= Renato Scrollavezza =

Italian luthier (1927–2019)

Renato Scrollavezza (April 14, 1927 – October 14, 2019) was an Italian luthier. He is considered influential in post-war Italian violin making. His daughter, Elisa Scrollavezza, has continued the family activity in Parma alongside her husband, Andrea Zanrè.

== Biography ==
Scrollavezza was born in Castelnuovo Fogliani, Italy on April 14, 1927, to his parents who were farmers. Scrollavezza grew up in Noceto, but during the Second World War his family faced both poverty and famine. He recounted stories of hiding in ditches from planes and escaping bombing.

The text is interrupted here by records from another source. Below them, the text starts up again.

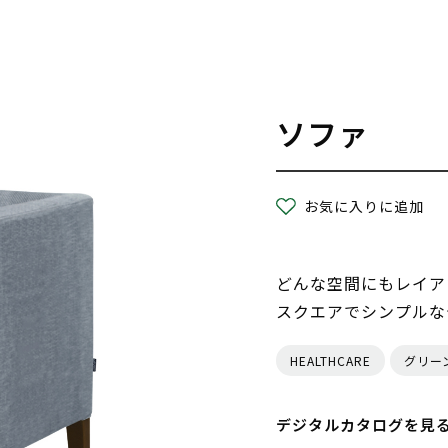
ソファ
お気に入りに追加
どんな空間にもレイア
スクエアでシンプルな
HEALTHCARE
グリー
デジタルカタログを見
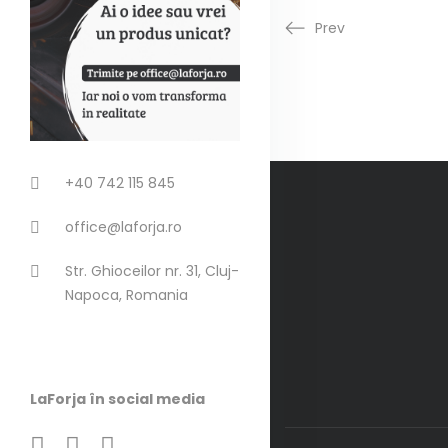
Prev
+40 742 115 845
office@laforja.ro
Str. Ghioceilor nr. 31, Cluj-
Napoca, Romania
LaForja în social media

By the age of 18, he weighed 50 kilos and had lost all his teeth.

He started his career has an apprentice to a furniture maker but started to make his own instruments by the age of 17. He taught himself to produce his own instruments until 1950 where he was accepted at the Cremona Violin Making School and later graduated under the tutelage of Peter Tatar in 1954. Scrollavezza then went on to win second place in Cremona's National Violin Making Competition.

In 1975, Giorgio Paini, the president of the Conservatorio Arrigo Boito, invited Scrollavezza to reopen the Parma School of Violin Making as a part of the conservatory. Scrollevazza taught instrument making from 1975 to 2014, with notable students like Jason Price, Andrea Zanrè, and, his daughter, Elisa Scrollavezza. In the 1980s, Scrollavezza stopped producing instruments, focusing on teaching and research.

In 1988, Scrollavezza was selected by the city of Genoa to be the curator of Niccolo Paganini's Il Cannone Guarneri.